Work item
Return every line of the listing, exactly as it reads.

Material for this task
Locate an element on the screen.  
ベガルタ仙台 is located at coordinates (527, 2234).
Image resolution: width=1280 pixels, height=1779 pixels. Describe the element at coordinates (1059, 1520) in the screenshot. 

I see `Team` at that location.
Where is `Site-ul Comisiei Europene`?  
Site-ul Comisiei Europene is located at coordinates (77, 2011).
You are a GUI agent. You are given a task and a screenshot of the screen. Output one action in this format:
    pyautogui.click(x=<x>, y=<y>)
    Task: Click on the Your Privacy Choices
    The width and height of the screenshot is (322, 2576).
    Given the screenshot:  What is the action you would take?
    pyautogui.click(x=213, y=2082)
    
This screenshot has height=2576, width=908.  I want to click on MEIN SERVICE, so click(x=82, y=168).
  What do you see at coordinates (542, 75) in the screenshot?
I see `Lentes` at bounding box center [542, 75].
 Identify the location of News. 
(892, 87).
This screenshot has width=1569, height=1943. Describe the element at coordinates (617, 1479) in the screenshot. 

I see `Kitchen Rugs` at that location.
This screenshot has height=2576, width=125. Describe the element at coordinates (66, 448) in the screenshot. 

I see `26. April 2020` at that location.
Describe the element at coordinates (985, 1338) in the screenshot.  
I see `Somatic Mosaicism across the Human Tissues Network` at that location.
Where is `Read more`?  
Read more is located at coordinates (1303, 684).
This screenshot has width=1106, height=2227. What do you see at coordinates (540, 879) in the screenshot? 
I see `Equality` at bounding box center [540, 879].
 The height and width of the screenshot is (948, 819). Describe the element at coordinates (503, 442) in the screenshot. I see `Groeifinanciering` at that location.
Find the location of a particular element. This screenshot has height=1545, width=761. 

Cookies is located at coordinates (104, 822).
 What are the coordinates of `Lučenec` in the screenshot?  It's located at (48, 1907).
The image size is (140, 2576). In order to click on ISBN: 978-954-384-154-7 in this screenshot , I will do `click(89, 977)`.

Solution below
Locate an element on the screen.  
ベガルタ仙台 is located at coordinates (527, 2234).
Image resolution: width=1280 pixels, height=1779 pixels. Describe the element at coordinates (1059, 1520) in the screenshot. 

I see `Team` at that location.
Where is `Site-ul Comisiei Europene`?  
Site-ul Comisiei Europene is located at coordinates (77, 2011).
You are a GUI agent. You are given a task and a screenshot of the screen. Output one action in this format:
    pyautogui.click(x=<x>, y=<y>)
    Task: Click on the Your Privacy Choices
    The width and height of the screenshot is (322, 2576).
    Given the screenshot:  What is the action you would take?
    pyautogui.click(x=213, y=2082)
    
This screenshot has height=2576, width=908.  I want to click on MEIN SERVICE, so click(x=82, y=168).
  What do you see at coordinates (542, 75) in the screenshot?
I see `Lentes` at bounding box center [542, 75].
 Identify the location of News. 
(892, 87).
This screenshot has width=1569, height=1943. Describe the element at coordinates (617, 1479) in the screenshot. 

I see `Kitchen Rugs` at that location.
This screenshot has height=2576, width=125. Describe the element at coordinates (66, 448) in the screenshot. 

I see `26. April 2020` at that location.
Describe the element at coordinates (985, 1338) in the screenshot.  
I see `Somatic Mosaicism across the Human Tissues Network` at that location.
Where is `Read more`?  
Read more is located at coordinates (1303, 684).
This screenshot has width=1106, height=2227. What do you see at coordinates (540, 879) in the screenshot? 
I see `Equality` at bounding box center [540, 879].
 The height and width of the screenshot is (948, 819). Describe the element at coordinates (503, 442) in the screenshot. I see `Groeifinanciering` at that location.
Find the location of a particular element. This screenshot has height=1545, width=761. 

Cookies is located at coordinates (104, 822).
 What are the coordinates of `Lučenec` in the screenshot?  It's located at (48, 1907).
The image size is (140, 2576). In order to click on ISBN: 978-954-384-154-7 in this screenshot , I will do `click(89, 977)`.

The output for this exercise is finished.